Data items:
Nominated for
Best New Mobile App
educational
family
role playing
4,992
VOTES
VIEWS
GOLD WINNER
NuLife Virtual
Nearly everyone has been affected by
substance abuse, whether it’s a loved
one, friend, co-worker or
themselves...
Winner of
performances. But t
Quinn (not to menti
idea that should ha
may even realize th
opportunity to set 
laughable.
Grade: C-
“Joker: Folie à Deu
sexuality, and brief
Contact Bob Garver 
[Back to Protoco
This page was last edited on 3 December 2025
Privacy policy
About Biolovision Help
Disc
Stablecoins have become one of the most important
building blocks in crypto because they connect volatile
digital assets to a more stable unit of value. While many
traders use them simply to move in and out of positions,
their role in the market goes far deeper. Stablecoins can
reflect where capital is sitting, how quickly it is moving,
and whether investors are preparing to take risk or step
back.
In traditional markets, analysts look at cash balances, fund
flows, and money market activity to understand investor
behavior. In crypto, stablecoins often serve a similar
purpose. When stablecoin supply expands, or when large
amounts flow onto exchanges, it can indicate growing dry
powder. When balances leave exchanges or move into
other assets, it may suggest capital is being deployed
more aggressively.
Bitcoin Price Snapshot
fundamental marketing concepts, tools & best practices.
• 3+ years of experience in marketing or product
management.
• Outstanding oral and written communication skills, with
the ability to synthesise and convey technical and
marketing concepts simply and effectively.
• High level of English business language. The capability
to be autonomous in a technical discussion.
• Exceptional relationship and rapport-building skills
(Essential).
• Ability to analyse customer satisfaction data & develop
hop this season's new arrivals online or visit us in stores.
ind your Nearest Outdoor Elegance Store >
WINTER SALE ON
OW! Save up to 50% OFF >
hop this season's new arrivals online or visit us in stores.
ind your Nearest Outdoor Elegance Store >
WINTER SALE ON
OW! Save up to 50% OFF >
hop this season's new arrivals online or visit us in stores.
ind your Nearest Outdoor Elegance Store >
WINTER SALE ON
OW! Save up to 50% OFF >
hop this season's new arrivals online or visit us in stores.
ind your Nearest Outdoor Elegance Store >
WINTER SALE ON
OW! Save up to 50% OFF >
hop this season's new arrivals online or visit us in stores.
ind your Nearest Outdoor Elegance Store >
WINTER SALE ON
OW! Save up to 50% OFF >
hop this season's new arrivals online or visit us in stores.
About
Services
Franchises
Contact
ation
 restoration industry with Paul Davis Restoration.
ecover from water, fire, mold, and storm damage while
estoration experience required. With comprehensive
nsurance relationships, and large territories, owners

...

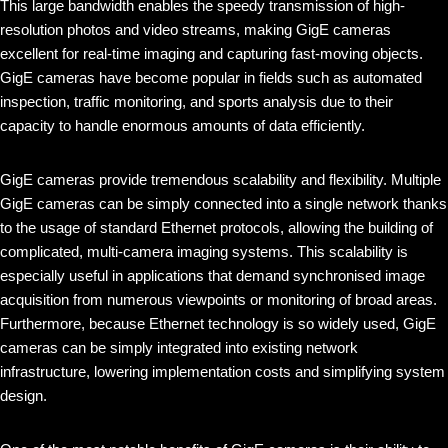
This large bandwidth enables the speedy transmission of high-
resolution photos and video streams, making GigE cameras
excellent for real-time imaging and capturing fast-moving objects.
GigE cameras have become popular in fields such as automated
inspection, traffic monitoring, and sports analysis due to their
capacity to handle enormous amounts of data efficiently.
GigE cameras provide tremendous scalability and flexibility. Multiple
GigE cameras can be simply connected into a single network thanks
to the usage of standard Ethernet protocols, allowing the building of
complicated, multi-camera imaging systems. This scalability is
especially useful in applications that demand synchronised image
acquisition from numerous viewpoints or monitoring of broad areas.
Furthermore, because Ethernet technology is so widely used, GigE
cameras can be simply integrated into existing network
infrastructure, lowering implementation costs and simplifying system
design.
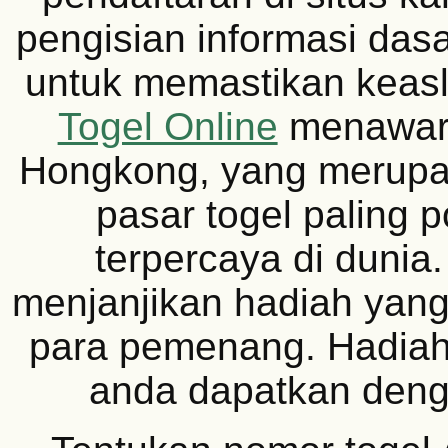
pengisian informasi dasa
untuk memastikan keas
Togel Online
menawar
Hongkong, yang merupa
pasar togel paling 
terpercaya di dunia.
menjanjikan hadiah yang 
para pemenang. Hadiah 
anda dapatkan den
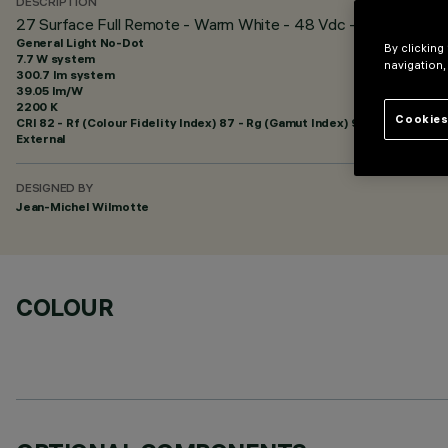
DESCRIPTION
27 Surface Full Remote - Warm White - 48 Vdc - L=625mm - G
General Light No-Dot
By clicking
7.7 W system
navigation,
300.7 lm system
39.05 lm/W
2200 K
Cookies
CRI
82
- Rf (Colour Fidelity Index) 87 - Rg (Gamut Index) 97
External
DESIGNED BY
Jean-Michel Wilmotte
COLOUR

...

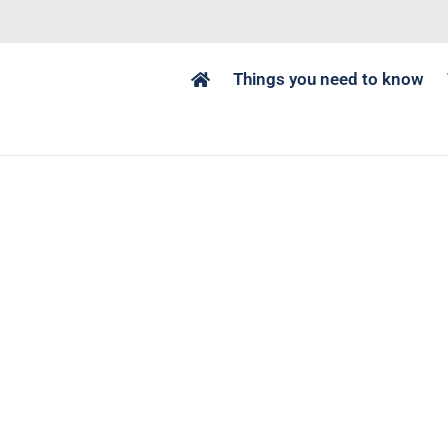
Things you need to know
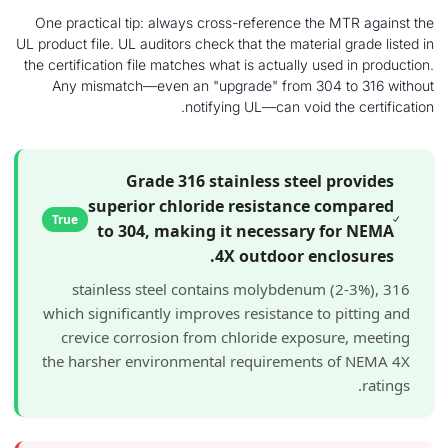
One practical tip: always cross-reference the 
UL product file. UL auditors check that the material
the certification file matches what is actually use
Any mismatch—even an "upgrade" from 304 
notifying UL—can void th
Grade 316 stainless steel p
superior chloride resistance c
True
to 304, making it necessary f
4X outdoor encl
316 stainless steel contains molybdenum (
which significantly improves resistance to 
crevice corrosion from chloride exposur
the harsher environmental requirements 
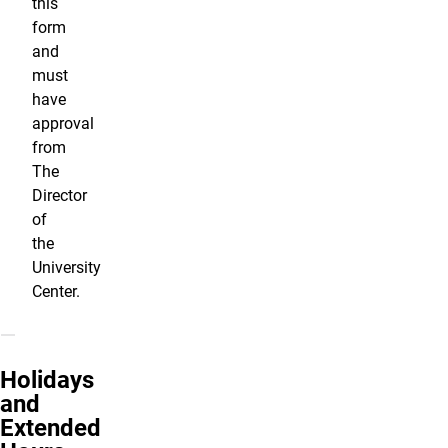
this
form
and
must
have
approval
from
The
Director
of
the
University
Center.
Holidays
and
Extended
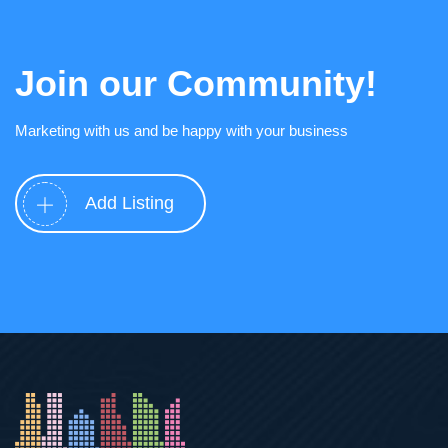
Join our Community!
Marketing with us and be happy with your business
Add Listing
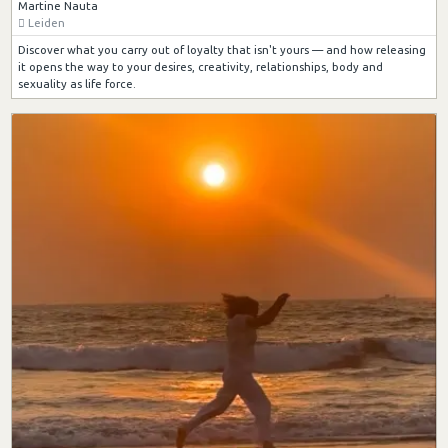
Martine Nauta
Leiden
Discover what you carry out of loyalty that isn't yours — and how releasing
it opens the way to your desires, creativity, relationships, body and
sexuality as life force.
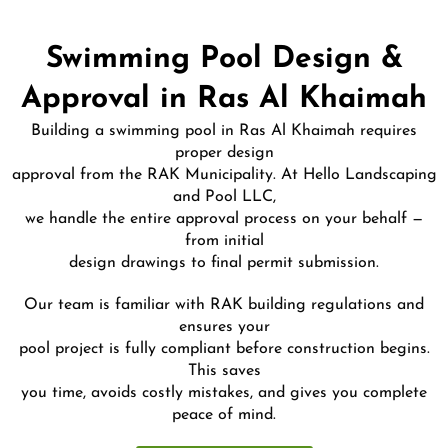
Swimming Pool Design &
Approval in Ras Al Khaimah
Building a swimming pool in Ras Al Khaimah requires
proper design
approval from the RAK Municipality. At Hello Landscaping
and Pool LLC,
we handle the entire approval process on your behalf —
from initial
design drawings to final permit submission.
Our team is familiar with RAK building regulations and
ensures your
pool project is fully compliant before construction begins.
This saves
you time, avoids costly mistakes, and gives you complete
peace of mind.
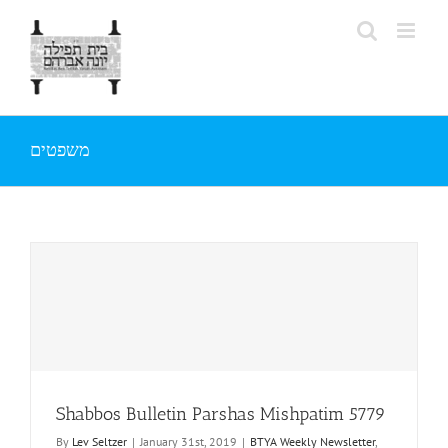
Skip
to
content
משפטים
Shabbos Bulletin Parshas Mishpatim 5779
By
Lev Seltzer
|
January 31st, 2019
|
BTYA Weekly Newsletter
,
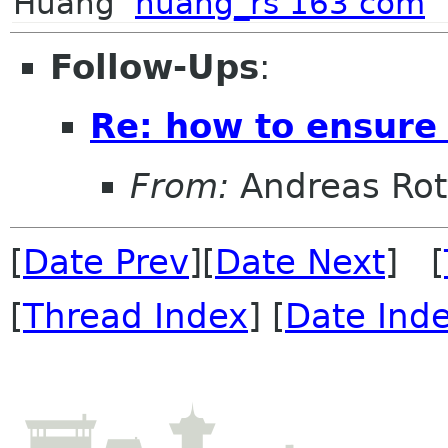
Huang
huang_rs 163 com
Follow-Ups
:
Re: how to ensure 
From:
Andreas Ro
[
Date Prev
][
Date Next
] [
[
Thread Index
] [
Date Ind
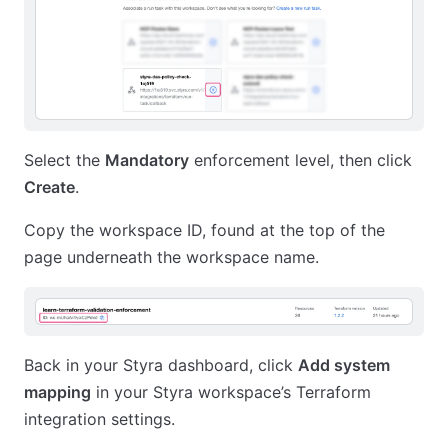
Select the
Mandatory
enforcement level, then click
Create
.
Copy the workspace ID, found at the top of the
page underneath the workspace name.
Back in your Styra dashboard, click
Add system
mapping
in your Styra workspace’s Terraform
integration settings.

_Work task_.
Each line above that includes "page" should be shown.

_Response for this exercise_.
This page was last edited on 3 December 2025
page underneath the workspace name.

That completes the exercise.